▸ YOUR OBJECTIVE:
Reproduce every entry in the listing without alteration.

▸ SOURCE DATA:
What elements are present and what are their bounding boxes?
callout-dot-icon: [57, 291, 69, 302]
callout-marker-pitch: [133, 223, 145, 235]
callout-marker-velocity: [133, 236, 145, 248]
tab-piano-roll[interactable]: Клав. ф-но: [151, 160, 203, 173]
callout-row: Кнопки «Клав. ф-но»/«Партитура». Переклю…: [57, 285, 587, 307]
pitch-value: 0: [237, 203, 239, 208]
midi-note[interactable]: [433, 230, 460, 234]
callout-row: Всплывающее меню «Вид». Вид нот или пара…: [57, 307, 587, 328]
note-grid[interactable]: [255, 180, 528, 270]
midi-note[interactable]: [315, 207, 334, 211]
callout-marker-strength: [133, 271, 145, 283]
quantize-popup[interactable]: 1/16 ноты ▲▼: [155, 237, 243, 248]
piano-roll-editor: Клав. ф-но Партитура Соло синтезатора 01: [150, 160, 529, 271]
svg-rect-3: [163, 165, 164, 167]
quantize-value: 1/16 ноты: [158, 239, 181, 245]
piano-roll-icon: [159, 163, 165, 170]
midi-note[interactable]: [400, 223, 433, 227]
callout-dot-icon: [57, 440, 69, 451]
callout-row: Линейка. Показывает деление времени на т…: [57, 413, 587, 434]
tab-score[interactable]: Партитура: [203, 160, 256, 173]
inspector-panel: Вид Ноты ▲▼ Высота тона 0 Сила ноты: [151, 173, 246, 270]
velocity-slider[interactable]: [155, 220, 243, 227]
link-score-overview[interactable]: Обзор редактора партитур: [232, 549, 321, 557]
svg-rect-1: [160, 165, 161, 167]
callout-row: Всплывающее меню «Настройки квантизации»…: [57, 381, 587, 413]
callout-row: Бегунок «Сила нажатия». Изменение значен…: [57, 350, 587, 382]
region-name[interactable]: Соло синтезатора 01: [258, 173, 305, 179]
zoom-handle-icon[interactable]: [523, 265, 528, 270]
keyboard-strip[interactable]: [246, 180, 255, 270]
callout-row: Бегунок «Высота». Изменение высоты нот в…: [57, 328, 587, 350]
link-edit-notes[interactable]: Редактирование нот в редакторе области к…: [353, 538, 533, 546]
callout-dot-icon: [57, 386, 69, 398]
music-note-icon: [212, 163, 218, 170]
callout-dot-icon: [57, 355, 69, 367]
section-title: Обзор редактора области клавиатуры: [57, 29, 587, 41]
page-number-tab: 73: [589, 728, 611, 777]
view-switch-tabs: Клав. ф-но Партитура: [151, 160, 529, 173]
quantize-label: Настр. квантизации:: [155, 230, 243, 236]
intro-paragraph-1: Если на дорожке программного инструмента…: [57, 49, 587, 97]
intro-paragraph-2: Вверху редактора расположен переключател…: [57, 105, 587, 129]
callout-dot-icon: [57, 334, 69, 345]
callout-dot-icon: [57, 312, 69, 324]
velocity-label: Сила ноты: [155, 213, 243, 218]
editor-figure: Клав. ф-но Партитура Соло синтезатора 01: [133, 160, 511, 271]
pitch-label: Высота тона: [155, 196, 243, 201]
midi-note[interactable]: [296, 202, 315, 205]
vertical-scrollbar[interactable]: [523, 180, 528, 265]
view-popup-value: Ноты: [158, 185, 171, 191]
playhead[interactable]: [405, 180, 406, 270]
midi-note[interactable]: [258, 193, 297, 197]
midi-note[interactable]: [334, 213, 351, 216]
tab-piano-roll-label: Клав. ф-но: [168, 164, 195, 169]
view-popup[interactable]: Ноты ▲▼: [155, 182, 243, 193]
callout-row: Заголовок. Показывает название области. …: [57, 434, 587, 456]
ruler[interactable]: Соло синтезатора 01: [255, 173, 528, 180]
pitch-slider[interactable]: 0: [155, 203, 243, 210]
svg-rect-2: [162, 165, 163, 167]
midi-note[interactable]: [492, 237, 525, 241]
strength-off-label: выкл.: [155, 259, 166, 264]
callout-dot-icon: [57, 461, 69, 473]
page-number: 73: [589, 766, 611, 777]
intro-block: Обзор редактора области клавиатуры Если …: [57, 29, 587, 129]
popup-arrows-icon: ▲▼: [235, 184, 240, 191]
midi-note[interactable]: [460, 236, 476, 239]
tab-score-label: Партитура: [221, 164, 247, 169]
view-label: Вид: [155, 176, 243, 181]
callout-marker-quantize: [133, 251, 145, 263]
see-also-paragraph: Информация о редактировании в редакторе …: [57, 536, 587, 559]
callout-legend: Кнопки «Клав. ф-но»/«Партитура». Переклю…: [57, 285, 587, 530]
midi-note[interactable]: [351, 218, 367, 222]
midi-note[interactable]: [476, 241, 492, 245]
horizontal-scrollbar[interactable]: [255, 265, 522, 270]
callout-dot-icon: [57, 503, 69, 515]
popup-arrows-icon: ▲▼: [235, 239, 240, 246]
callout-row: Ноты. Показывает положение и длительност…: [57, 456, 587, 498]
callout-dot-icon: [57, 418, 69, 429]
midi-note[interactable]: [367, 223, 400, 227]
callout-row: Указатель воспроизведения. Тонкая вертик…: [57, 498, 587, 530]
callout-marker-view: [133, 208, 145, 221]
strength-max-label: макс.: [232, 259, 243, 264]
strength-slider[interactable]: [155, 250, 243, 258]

▸ RESPONSE AREA:
What elements are present and what are their bounding boxes?
callout-dot-icon: [57, 291, 69, 302]
callout-marker-pitch: [133, 223, 145, 235]
callout-marker-velocity: [133, 236, 145, 248]
tab-piano-roll[interactable]: Клав. ф-но: [151, 160, 203, 173]
callout-row: Кнопки «Клав. ф-но»/«Партитура». Переклю…: [57, 285, 587, 307]
pitch-value: 0: [237, 203, 239, 208]
midi-note[interactable]: [433, 230, 460, 234]
callout-row: Всплывающее меню «Вид». Вид нот или пара…: [57, 307, 587, 328]
note-grid[interactable]: [255, 180, 528, 270]
midi-note[interactable]: [315, 207, 334, 211]
callout-marker-strength: [133, 271, 145, 283]
quantize-popup[interactable]: 1/16 ноты ▲▼: [155, 237, 243, 248]
piano-roll-editor: Клав. ф-но Партитура Соло синтезатора 01: [150, 160, 529, 271]
svg-rect-3: [163, 165, 164, 167]
quantize-value: 1/16 ноты: [158, 239, 181, 245]
piano-roll-icon: [159, 163, 165, 170]
midi-note[interactable]: [400, 223, 433, 227]
callout-dot-icon: [57, 440, 69, 451]
callout-row: Линейка. Показывает деление времени на т…: [57, 413, 587, 434]
tab-score[interactable]: Партитура: [203, 160, 256, 173]
inspector-panel: Вид Ноты ▲▼ Высота тона 0 Сила ноты: [151, 173, 246, 270]
velocity-slider[interactable]: [155, 220, 243, 227]
link-score-overview[interactable]: Обзор редактора партитур: [232, 549, 321, 557]
svg-rect-1: [160, 165, 161, 167]
callout-row: Всплывающее меню «Настройки квантизации»…: [57, 381, 587, 413]
callout-row: Бегунок «Сила нажатия». Изменение значен…: [57, 350, 587, 382]
region-name[interactable]: Соло синтезатора 01: [258, 173, 305, 179]
zoom-handle-icon[interactable]: [523, 265, 528, 270]
keyboard-strip[interactable]: [246, 180, 255, 270]
callout-row: Бегунок «Высота». Изменение высоты нот в…: [57, 328, 587, 350]
link-edit-notes[interactable]: Редактирование нот в редакторе области к…: [353, 538, 533, 546]
callout-dot-icon: [57, 386, 69, 398]
music-note-icon: [212, 163, 218, 170]
callout-dot-icon: [57, 355, 69, 367]
section-title: Обзор редактора области клавиатуры: [57, 29, 587, 41]
page-number-tab: 73: [589, 728, 611, 777]
view-switch-tabs: Клав. ф-но Партитура: [151, 160, 529, 173]
quantize-label: Настр. квантизации:: [155, 230, 243, 236]
intro-paragraph-1: Если на дорожке программного инструмента…: [57, 49, 587, 97]
intro-paragraph-2: Вверху редактора расположен переключател…: [57, 105, 587, 129]
callout-dot-icon: [57, 334, 69, 345]
callout-dot-icon: [57, 312, 69, 324]
velocity-label: Сила ноты: [155, 213, 243, 218]
editor-figure: Клав. ф-но Партитура Соло синтезатора 01: [133, 160, 511, 271]
pitch-label: Высота тона: [155, 196, 243, 201]
midi-note[interactable]: [296, 202, 315, 205]
vertical-scrollbar[interactable]: [523, 180, 528, 265]
view-popup-value: Ноты: [158, 185, 171, 191]
playhead[interactable]: [405, 180, 406, 270]
midi-note[interactable]: [258, 193, 297, 197]
midi-note[interactable]: [334, 213, 351, 216]
tab-piano-roll-label: Клав. ф-но: [168, 164, 195, 169]
view-popup[interactable]: Ноты ▲▼: [155, 182, 243, 193]
callout-row: Заголовок. Показывает название области. …: [57, 434, 587, 456]
ruler[interactable]: Соло синтезатора 01: [255, 173, 528, 180]
pitch-slider[interactable]: 0: [155, 203, 243, 210]
svg-rect-2: [162, 165, 163, 167]
midi-note[interactable]: [492, 237, 525, 241]
strength-off-label: выкл.: [155, 259, 166, 264]
callout-dot-icon: [57, 461, 69, 473]
page-number: 73: [589, 766, 611, 777]
intro-block: Обзор редактора области клавиатуры Если …: [57, 29, 587, 129]
popup-arrows-icon: ▲▼: [235, 184, 240, 191]
midi-note[interactable]: [460, 236, 476, 239]
tab-score-label: Партитура: [221, 164, 247, 169]
view-label: Вид: [155, 176, 243, 181]
callout-marker-quantize: [133, 251, 145, 263]
see-also-paragraph: Информация о редактировании в редакторе …: [57, 536, 587, 559]
callout-legend: Кнопки «Клав. ф-но»/«Партитура». Переклю…: [57, 285, 587, 530]
midi-note[interactable]: [351, 218, 367, 222]
midi-note[interactable]: [476, 241, 492, 245]
horizontal-scrollbar[interactable]: [255, 265, 522, 270]
callout-dot-icon: [57, 503, 69, 515]
popup-arrows-icon: ▲▼: [235, 239, 240, 246]
callout-row: Ноты. Показывает положение и длительност…: [57, 456, 587, 498]
callout-dot-icon: [57, 418, 69, 429]
midi-note[interactable]: [367, 223, 400, 227]
callout-row: Указатель воспроизведения. Тонкая вертик…: [57, 498, 587, 530]
callout-marker-view: [133, 208, 145, 221]
strength-max-label: макс.: [232, 259, 243, 264]
strength-slider[interactable]: [155, 250, 243, 258]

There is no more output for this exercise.